**WORK TO BE COMPLETED:** Search the entries below for the string "Conserto" and copy the lines that hold it.

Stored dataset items
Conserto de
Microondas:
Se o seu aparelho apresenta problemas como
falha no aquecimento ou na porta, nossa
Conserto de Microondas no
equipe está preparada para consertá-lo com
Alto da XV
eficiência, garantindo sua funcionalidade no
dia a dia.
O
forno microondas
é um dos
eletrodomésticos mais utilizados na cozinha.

**RESULT OF THIS TASK:**
Conserto de
Conserto de Microondas no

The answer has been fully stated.